By Mariana Conde
Last weekend I wanted to write about women's autonomy and how without economic equity there is no true equality. And although I don't believe in coincidence, in the course of those days I received two texts from completely different and unconnected women, with very different trajectories, but each one of them, in its own way, brings me back to the same premise.
First, the excellent text by Consuelo Sáizar de la Fuente in this same medium on the eve of Juana's birthday, in which she says: "Sor Juana refused to marry in order to be free of husband, children, housework, to devote herself to reading. And with her example, she showed for the field of reading and libraries what Virginia Woolf would affirm centuries later about writing: to have a personal library, a woman must have a lot of money and a large room of her own".
The other, the literary beginnings of my friend Bertha which reflects on the precarious situation of women who decide to give up their independence and careers to attend to their husbands and children: "You postpone.
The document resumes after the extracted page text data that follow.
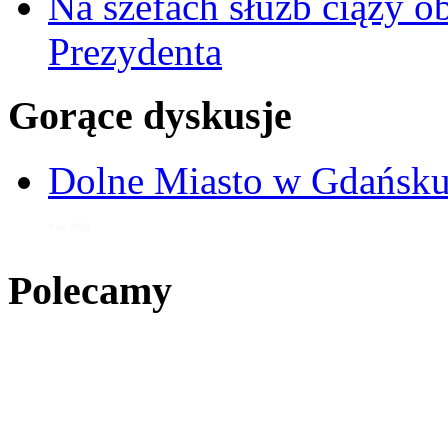
Na szefach służb ciąży 
Prezydenta
Gorące dyskusje
Dolne Miasto w Gdańs
4 lut 2019
Polecamy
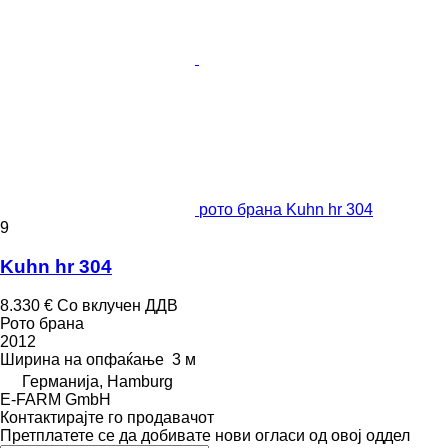
рото брана Kuhn hr 304
9
Kuhn hr 304
8.330 €
Со вклучен ДДВ
Рото брана
2012
Ширина на опфаќање
3 м
Германија, Hamburg
E-FARM GmbH
Контактирајте го продавачот
Претплатете се да добивате нови огласи од овој оддел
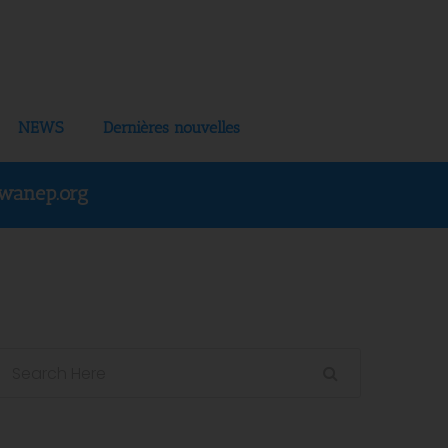
NEWS
Dernières nouvelles
wanep.org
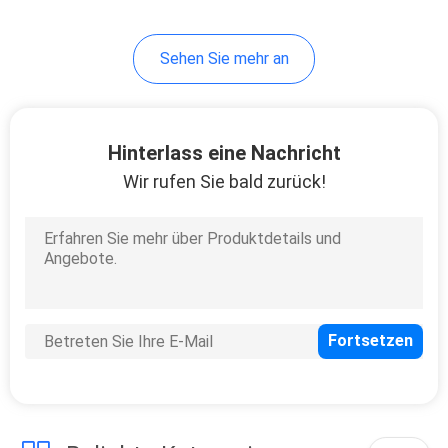
37
Sehen Sie mehr an
Garderobenwandschran
Hinterlass eine Nachricht
Wir rufen Sie bald zurück!
20
Badezimmer-
Eitelkeit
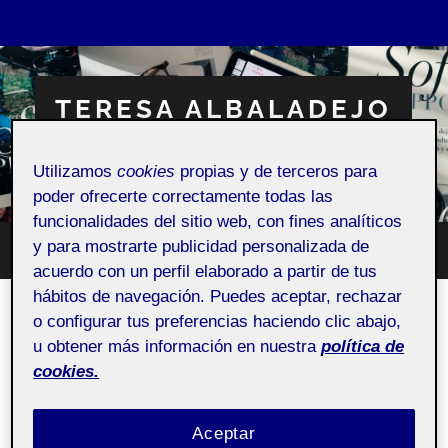
TERESA ALBALADEJO
Graphic designer.
Utilizamos
cookies
propias y de terceros para
poder ofrecerte correctamente todas las
funcionalidades del sitio web, con fines analíticos
y para mostrarte publicidad personalizada de
Altern
Alternar
acuerdo con un perfil elaborado a partir de tus
el
el
campo
hábitos de navegación. Puedes aceptar, rechazar
menú
de
móvil
búsqu
SEÑALÉTICA VIDEO R4
o configurar tus preferencias haciendo clic abajo,
u obtener más información en nuestra
política de
22 DICIEMBRE, 2024
/
SIN COMENTARIOS
cookies.
Proyecto III: Espacios
Pública
Aceptar
inclusivos y señalética -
You give up. You wait. What do you wait for? No one gives you back the power you unwittingly surrendered yourself, lost in agreements never uttered but implicit in your role as wife and mother. You are fifty years old and you look back. You realize that you became an adult to become a child again by surrendering your autonomy, your will, your freedom, like so many other girls of fifty."
Two opposite angles with centuries of distance between them that bring us to the same problem, one that, in the face of all the advances of humanity, is still unresolved .
I hope you are reading this, girl who is thinking about what to study. Or you, young professional in the first job of your career. You, mother of girls...
There is no dignity or true autonomy without self-sufficiency. And we women have to forge it for ourselves. The time of the MMC career has passed (while I get married), the time when he takes care of the money and you take care of the house. In this the house always loses.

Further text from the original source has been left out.